I first started to notice a shift in master data management (MDM) and then I realised that actually it is happening in data governance more broadly, and even in things like metadata management.

To what I am referring? I am referring to the fact that vendors in these areas are starting to put the sort of facilities that you might expect in self-service analytic environments for business users, into the products I’ve just mentioned. And that’s pretty weird because however much we may have extolled the fact that things like data quality are really business issues, it has usually been IT that has been fixing the problem. Which suggests that either IT is starting to eat its own dogfood or that data governance and associated tools are being targeted more directly at business users. Or, of course, both.

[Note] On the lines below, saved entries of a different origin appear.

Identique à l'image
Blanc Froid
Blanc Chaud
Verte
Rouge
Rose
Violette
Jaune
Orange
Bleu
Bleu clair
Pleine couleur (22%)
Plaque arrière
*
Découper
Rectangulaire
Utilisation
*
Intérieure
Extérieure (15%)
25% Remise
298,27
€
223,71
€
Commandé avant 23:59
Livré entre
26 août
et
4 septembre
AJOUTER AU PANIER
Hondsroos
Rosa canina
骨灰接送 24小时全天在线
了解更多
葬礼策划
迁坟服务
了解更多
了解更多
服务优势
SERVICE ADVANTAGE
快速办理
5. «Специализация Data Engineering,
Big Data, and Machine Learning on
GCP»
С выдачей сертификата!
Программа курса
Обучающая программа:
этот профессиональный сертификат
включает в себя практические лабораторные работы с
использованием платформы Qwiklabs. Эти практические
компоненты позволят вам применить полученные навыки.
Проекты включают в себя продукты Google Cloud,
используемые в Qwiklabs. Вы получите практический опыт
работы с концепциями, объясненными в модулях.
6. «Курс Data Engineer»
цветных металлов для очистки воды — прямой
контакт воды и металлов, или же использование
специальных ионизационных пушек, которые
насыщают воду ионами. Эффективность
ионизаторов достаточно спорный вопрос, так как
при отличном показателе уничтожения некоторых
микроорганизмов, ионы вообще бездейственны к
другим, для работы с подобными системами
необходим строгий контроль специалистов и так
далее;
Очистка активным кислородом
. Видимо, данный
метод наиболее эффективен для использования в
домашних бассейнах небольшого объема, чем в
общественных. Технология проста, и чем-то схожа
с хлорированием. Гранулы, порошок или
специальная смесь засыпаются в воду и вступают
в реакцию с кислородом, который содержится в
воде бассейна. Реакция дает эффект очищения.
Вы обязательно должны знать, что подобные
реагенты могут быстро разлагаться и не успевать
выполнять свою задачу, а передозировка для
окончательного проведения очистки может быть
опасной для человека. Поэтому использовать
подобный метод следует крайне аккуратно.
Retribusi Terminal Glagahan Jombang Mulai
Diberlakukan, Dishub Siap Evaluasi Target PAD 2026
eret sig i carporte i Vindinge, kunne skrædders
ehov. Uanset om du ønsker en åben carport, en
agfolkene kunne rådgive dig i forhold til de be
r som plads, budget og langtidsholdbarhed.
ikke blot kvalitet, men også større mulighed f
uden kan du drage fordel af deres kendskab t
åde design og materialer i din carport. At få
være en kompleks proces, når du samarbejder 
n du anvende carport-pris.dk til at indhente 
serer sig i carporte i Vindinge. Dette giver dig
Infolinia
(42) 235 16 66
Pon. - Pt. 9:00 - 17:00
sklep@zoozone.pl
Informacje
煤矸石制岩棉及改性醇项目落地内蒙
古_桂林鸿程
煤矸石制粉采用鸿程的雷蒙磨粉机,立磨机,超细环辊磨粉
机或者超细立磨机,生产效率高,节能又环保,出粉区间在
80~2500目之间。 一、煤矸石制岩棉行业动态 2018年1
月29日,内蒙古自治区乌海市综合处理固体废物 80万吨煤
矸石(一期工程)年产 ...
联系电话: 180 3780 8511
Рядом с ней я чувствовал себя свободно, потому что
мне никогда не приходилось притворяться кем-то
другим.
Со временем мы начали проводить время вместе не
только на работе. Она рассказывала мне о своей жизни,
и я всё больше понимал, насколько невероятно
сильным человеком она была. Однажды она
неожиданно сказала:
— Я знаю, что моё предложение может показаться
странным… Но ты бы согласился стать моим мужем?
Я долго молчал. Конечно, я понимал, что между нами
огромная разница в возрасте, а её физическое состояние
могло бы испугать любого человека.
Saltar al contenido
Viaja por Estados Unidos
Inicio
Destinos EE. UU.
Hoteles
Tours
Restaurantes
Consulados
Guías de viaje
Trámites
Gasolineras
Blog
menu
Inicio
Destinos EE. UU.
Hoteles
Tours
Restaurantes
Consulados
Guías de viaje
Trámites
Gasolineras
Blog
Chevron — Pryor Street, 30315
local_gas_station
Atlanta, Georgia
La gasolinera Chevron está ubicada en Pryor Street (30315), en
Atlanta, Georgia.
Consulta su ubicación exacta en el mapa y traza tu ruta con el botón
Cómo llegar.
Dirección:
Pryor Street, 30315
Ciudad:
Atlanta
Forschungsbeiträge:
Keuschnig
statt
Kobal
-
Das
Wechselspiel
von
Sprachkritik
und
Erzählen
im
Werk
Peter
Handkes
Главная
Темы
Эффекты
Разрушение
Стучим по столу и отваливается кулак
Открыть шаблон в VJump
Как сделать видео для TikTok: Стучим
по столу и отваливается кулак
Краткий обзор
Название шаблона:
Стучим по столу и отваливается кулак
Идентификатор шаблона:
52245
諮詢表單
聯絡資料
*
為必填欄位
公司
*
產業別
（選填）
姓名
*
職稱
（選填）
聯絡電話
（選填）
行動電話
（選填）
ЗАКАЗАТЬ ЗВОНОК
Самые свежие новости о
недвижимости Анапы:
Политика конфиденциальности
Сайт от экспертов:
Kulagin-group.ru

Okay, that’s all very vague and if you are not familiar with the sorts of tools and products I am discussing then you may not have any idea of what I am talking about. So let me give you some specifics. Let me start with MDM. Traditionally that’s been about the consistency and accuracy of your data, which you might then use to support a single view of the customer or similar. What vendors (Reltio, Riversand and InfoTrellis are all good examples) are starting to realise is that you want things like sentiment analysis in that single view in order to get a better understanding of customers. So they are building analytics directly into their product offerings. Another common characteristic, shared with Pitney Bowes, is that a number of suppliers are using graph databases to help to understand the relationships between customers and products and influencers. Calculating recommendations (next best offer) becomes much easier once you understand those relationships.

It is the use of graph analytics that is also appearing elsewhere. Diaku has used it in its data governance product for some time, Global IDs uses it in conjunction with data profiling to help (IT) users understand the relationships that exist between data elements across databases. Informatica uses graph visualisations to help to understand metadata relationships and one of the graph database vendors has recently cited a number of its clients using its product for the same purpose.

I think this is going to become more widespread. Both with respect to analytics and graphs. Analytics will increasingly be built-in wherever it makes sense and especially where there is a case for business usage. As far as graphs are concerned I expect to see these deployed much more widely: in version control systems, in test case management, for enterprise architecture, and a lot more within the data governance arena. I would go so far as to suggest that wherever there are complex relationships in play then in the not too distant future, graphs will be a tick-box item. As a general rule I don’t like tick boxes in this sense, but it is such an obvious technology for understanding and exploring complex networks that I think it will become ubiquitous.